Hazel just nodded and made a note. ‘Talk me through it.’

Stark hesitated, reluctant. ‘All right. Well, it’s hot. Your kit’s heavy and starting to rub. You’re standing in the open in clear sight of numerous buildings, any of which may contain people eager to gun you down and, apart from those with you, the only living thing in sight is a skinny dog too stupid to know better. But it’s going well, you’re getting the job done. Then some shit presses his radio trigger. But his timing is off, inexperienced or over-zealous, he’s impatient and fails to get the vehicle broadside.’

‘You were lucky, then.’

Lucky? Another fine choice of word. Luckier than Walker and Smith, certainly. ‘I truly hope that fuck with the trigger didn’t live out the day,’ he said, with sudden ferocity. At least, he felt the ferocity, but it remained inaudible, as if the anger was being stripped from his
words as they left his lips, as if it were somehow remote from him. ‘What does that say about me?’

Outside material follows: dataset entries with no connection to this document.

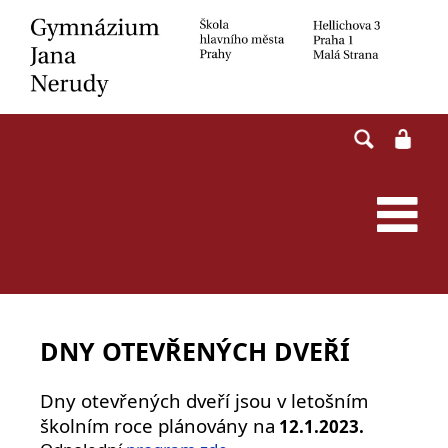
Skip
to
content
DNY OTEVŘENÝCH DVEŘÍ
Dny otevřených dveří jsou v letošním
školním roce plánovány na
12.1.2023.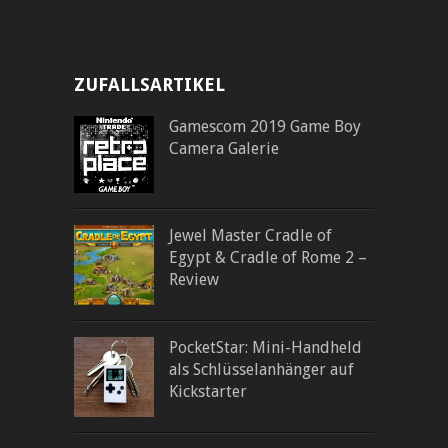
ZUFALLSARTIKEL
Gamescom 2019 Game Boy
Camera Galerie
Jewel Master Cradle of
Egypt & Cradle of Rome 2 –
Review
PocketStar: Mini-Handheld
als Schlüsselanhänger auf
Kickstarter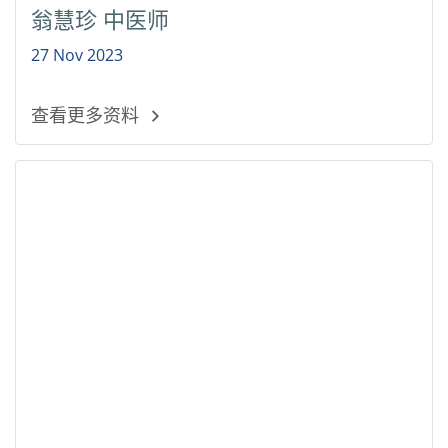
翁慧珍 中医师
27 Nov 2023
查看更多资料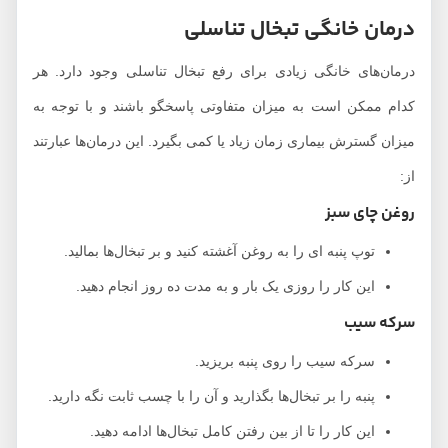
درمان خانگی تبخال تناسلی
درمان‌های خانگی زیادی برای رفع تبخال تناسلی وجود دارد. هر
کدام ممکن است به میزان متفاوتی پاسخگو باشند و با توجه به
میزان گسترش بیماری زمان زیاد یا کمی بگیرد. این درمان‌ها عبارتند
از:
روغن چای سبز
توپ پنبه ای را به روغن آغشته کنید و بر تبخال‌ها بمالید.
این کار را روزی یک بار و به مدت ده روز انجام دهید.
سرکه سیب
سرکه سیب را روی پنبه بریزید.
پنبه را بر تبخال‌ها بگذارید و آن را با چسب ثابت نگه دارید.
این کار را تا از بین رفتن کامل تبخال‌ها ادامه دهید.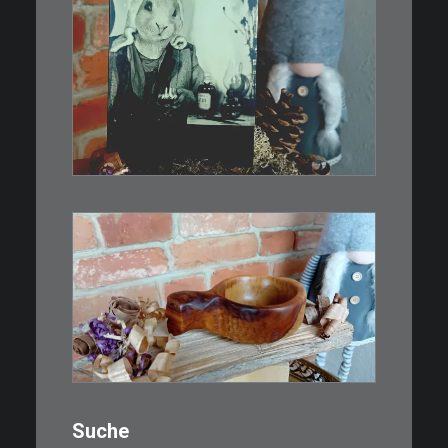
€
3,00
Limitierte Auflage. Original:
Abzug von…
IN DEN WARENKORB
€
15,00
Ein Holzbecher im Wikinger-Stil.
Inspiriert…
WEITERLESEN
Suche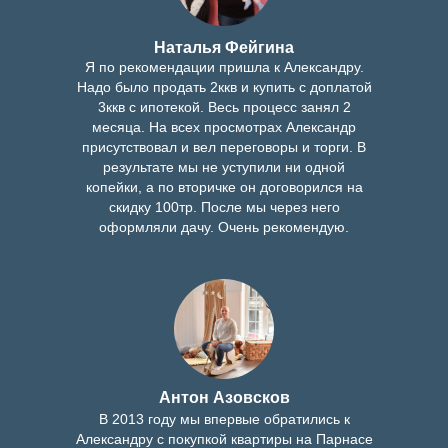
Наталья Фейгина
Я по рекомендации пришла к Александру.
Надо было продать 2ккв и купить с доплатой
3ккв с ипотекой. Весь процесс занял 2
месяца. На всех просмотрах Александр
присутствовал и вел переговоры и торги. В
результате мы не уступили ни одной
копейки, а по вторичке он договорился на
скидку 100тр. После мы через него
оформляли дачу. Очень рекомендую.
Антон Азовсков
В 2013 году мы впервые обратились к
Александру с покупкой квартиры на Парнасе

Hazel seemed unprepared for direct questions. It was almost fun to see that momentary look of panic. Mostly it added to his sense of futility. She made a contemplative face, playing for time. He was starting to spot her tools. ‘I should say it was understandable to focus thoughts of retribution on the man who struck the first blow, killed your colleagues.’

‘Comrades,’ corrected Stark, not for the first time. ‘“Colleagues” whine about wives nine to five, then go home and whine about colleagues.’

‘You’re not married.’

Here we go again, thought Stark.

‘Your girlfriend split up with you while you were in hospital.’ She pretended to read this from his file, as if it was just occurring to her, but to Stark it seemed she was more comfortable pulling this string than the others. ‘And now you’ve moved away from home, family, friends, to start work at a new job in a strange city. Perhaps we could talk about that for a while.’

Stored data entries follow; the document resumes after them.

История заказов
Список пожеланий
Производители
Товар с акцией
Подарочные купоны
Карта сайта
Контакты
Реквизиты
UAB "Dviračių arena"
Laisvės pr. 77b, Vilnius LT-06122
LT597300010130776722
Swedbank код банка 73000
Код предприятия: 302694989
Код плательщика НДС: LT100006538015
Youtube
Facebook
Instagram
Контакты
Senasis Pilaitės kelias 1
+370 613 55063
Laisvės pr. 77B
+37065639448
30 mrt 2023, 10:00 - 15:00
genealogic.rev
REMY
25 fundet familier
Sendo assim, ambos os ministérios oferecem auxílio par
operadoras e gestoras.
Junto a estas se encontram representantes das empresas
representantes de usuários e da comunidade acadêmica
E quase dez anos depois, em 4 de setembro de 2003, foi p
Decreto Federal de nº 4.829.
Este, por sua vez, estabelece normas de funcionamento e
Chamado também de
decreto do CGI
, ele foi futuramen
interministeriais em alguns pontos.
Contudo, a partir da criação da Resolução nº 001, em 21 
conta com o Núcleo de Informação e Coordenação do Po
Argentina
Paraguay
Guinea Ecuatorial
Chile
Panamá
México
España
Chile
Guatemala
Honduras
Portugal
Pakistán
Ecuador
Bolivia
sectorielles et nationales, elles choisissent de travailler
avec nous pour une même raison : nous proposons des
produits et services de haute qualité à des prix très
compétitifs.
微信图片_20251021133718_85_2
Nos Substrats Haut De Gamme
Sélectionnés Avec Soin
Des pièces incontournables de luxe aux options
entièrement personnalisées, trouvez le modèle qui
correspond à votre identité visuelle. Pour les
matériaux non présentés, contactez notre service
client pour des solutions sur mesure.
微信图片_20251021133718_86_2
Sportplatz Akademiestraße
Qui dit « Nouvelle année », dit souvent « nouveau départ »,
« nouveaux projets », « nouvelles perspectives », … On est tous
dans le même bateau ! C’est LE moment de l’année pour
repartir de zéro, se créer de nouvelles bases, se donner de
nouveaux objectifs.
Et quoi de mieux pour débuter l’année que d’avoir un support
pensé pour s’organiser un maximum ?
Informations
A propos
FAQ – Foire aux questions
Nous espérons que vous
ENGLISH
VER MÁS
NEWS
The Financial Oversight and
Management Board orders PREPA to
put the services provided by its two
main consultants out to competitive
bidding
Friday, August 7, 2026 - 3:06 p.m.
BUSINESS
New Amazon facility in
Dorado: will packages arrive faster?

‘It’s your dime.’ It wasn’t, but she didn’t seem to get that.

She waited.

‘Julie wasn’t my girlfriend. We’d been out a couple of times, shagged a few times more. She came to see me in the hospital because she thought she ought to. I let her off the hook.’

‘Did she say that or did you put the words into her mouth?’

‘What’s the difference?’

‘Maybe she wanted to be there. Maybe you pushed her away for your own reasons.’

Maybe he had. Then again, maybe the barely concealed relief on Julie’s face as she left was as real as his relief in watching her go. ‘You think I pushed her away. That I’ve deliberately distanced myself from anyone who might care about me, that I’m fearful of intimacy, friendship, love, that I’m scared of getting close to another human being in case I have to watch them succumb to some invisible IED fallout.’

‘Isn’t that what you’ve done?’

Stark considered telling her about Kelly, but that would further misdirect her. ‘Perhaps I’m just ashamed of my physical disability.’

‘Are you?’

‘Or maybe it’s the mental scars I’m hiding. Perhaps I’m afraid of letting someone love me, lest the monster inside ever slips its leash.’

Hazel frowned. ‘I can’t help you if you don’t take this seriously.’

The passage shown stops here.